ChatGPT's chief calls for new agency to regulate artificial intelligence

Should we be worried about artificial intelligence following warnings from the boss of ChatGPT that AI systems could spread misinformation and influence voters? Robert Moore reports


The CEO of the artificial intelligence company behind ChatGPT has told US politicians that government intervention "will be critical to mitigate the risks of increasingly powerful" AI systems.

Speaking before congress, Sam Altman said: “As this technology advances, we understand that people are anxious about how it could change the way we live. We are too."

Mr Altman proposed the formation of a US or global agency that would license the most powerful AI systems and have the authority to “take that license away and ensure compliance with safety standards.”

In addition to focusing on the potential threats posed by AI systems, the OpenAI founder highlighted the good that technological advancements could bring to humanity.

Chief among the positive impacts that ChatGPT could bring about was 'potentially finding the cure for cancer,' according to Mr Altman.

His San Francisco-based startup rocketed to public attention after it released the chatbot late last year.

Senator Richard Blumenthal speaking during a hearing on artificial intelligence. Credit: AP

What started out as a panic among educators about ChatGPT's use to cheat on homework assignments has expanded to broader concerns about the ability of the latest crop of “generative AI” tools to mislead people, spread falsehoods, violate copyright protections and upend some jobs.

Currently there is no immediate sign that Congress will craft sweeping new AI rules like their European counterparts.

But, the societal concerns brought by Mr Altman and other tech CEOs to the White House earlier this month have led US agencies to promise to crack down on harmful AI products that break existing civil rights and consumer protection laws.
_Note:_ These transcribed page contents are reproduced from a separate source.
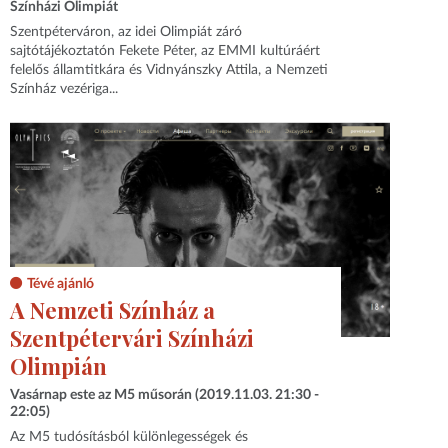
Színházi Olimpiát
Szentpéterváron, az idei Olimpiát záró
sajtótájékoztatón Fekete Péter, az EMMI kultúráért
felelős államtitkára és Vidnyánszky Attila, a Nemzeti
Színház vezériga...
Tévé ajánló
A Nemzeti Színház a
Szentpétervári Színházi
Olimpián
Vasárnap este az M5 műsorán (2019.11.03. 21:30 -
22:05)
Az M5 tudósításból különlegességek és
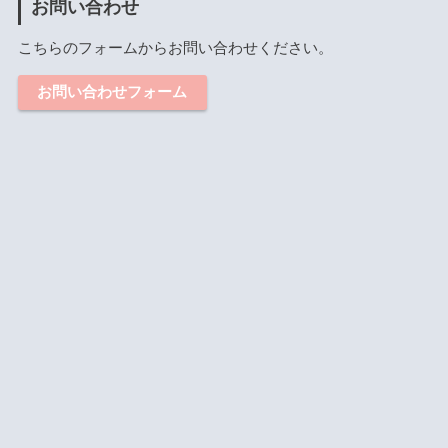
お問い合わせ
こちらのフォームからお問い合わせください。
お問い合わせフォーム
Senator Richard Blumenthal, chairman of the Senate Judiciary Committee’s subcommittee on privacy, technology and the law, opened the hearing with a recorded speech that sounded like the senator.

But the speech was actually a voice clone trained on Mr Blumenthal's floor speeches and reciting a speech written by ChatGPT after he asked the chatbot to compose his opening remarks.
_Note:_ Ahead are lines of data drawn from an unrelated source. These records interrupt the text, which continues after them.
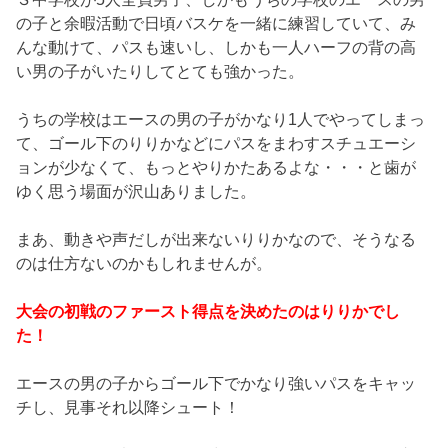
の子と余暇活動で日頃バスケを一緒に練習していて、み
んな動けて、パスも速いし、しかも一人ハーフの背の高
い男の子がいたりしてとても強かった。
うちの学校はエースの男の子がかなり1人でやってしまっ
て、ゴール下のりりかなどにパスをまわすスチュエーシ
ョンが少なくて、もっとやりかたあるよな・・・と歯が
ゆく思う場面が沢山ありました。
まあ、動きや声だしが出来ないりりかなので、そうなる
のは仕方ないのかもしれませんが。
大会の初戦のファースト得点を決めたのはりりかでし
た！
エースの男の子からゴール下でかなり強いパスをキャッ
チし、見事それ以降シュート！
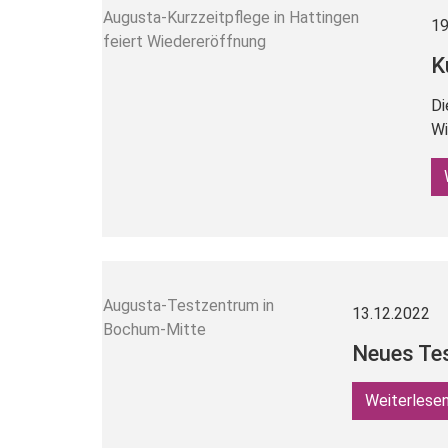
Augusta-Kurzzeitpflege in Hattingen
19
feiert Wiedereröffnung
K
Di
Wi
Augusta-Testzentrum in
13.12.2022
Bochum-Mitte
Neues Te
Weiterlesen 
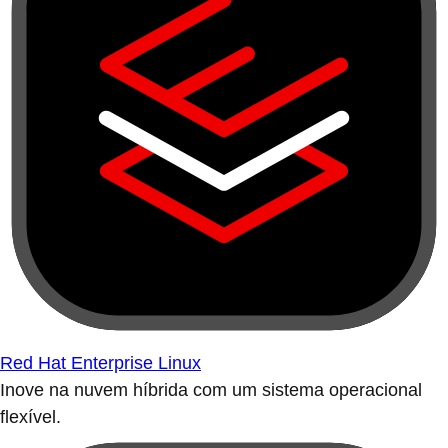
Red Hat Enterprise Linux
Inove na nuvem híbrida com um sistema operacional
flexível.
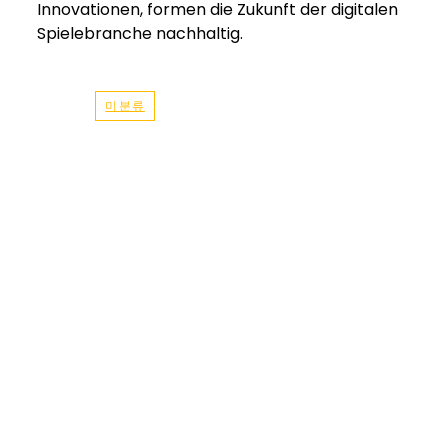
Innovationen, formen die Zukunft der digitalen
Spielebranche nachhaltig.
미분류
Think tanks believe coursework over exams will deliver 'less trustworthy' grades due to AI systems. Credit: PA

Mr Blumenthal asked: “What if I had asked it, and what if it had provided, an endorsement of Ukraine surrendering or (Russian President) Vladimir Putin’s leadership?”
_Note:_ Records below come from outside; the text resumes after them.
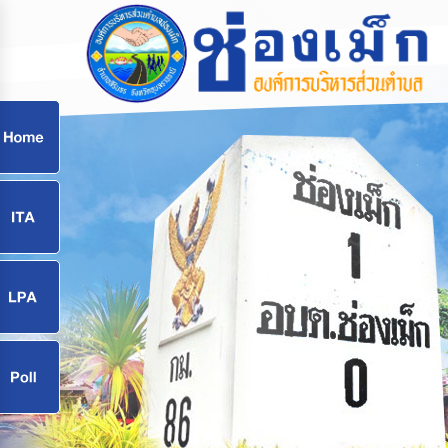
ก
9
9
จ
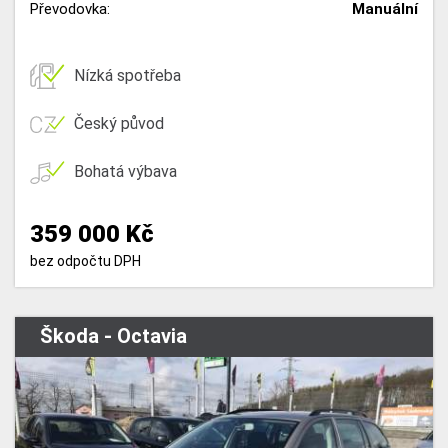
Převodovka:
Manuální
Nízká spotřeba
Český původ
Bohatá výbava
359 000 Kč
bez odpočtu DPH
Škoda - Octavia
Mr Blumenthal said AI companies ought to be required to test their systems and disclose known risks before releasing them.

He also expressed particular concern about how future AI systems could destabilise the job market.

Pressed on his own worst fear about AI, Mr Altman mostly avoided specifics.

But he later proposed that a new regulatory agency should impose safeguards that would block AI models that could “self-replicate and self-exfiltrate into the wild” - hinting at futuristic concerns about advanced AI systems that could manipulate humans into ceding control.

Co-founded by Mr Altman in 2015 with backing from tech billionaire Elon Musk with a mission focused on safety, OpenAI has evolved from a nonprofit research lab into a business.

Its other popular AI products including the image-maker DALL-E.

Microsoft has invested billions of dollars into the startup and has integrated its technology into its own products, including its search engine Bing.

Also testifying will be IBM's chief privacy and trust officer, Christina Montgomery, and Gary Marcus, a professor emeritus at New York University who was among a group of AI experts who called on OpenAI and other tech firms to pause their development of more powerful AI models for six months to give society more time to consider the risks.

The letter was a response to the March release of OpenAI's latest model, GPT-4, described as more powerful than ChatGPT.

“Artificial intelligence will be transformative in ways we can’t even imagine, with implications for Americans’ elections, jobs, and security,” said the panel's ranking Republican, Senator Josh Hawley of Missouri.

“This hearing marks a critical first step towards understanding what Congress should do.”

A number of tech industry leaders have said they welcome some form of AI oversight but have cautioned against what they see as overly heavy-handed rules.

In a copy of her prepared remarks, Ms Montgomery asks Congress to take a “precision regulation" approach, and disagreed with proposals by Mr Altman and Mr Marcus for an AI-focused regulator.

"This means establishing rules to govern the deployment of AI in specific use-cases, not regulating the technology itself,” Mr Montgomery said.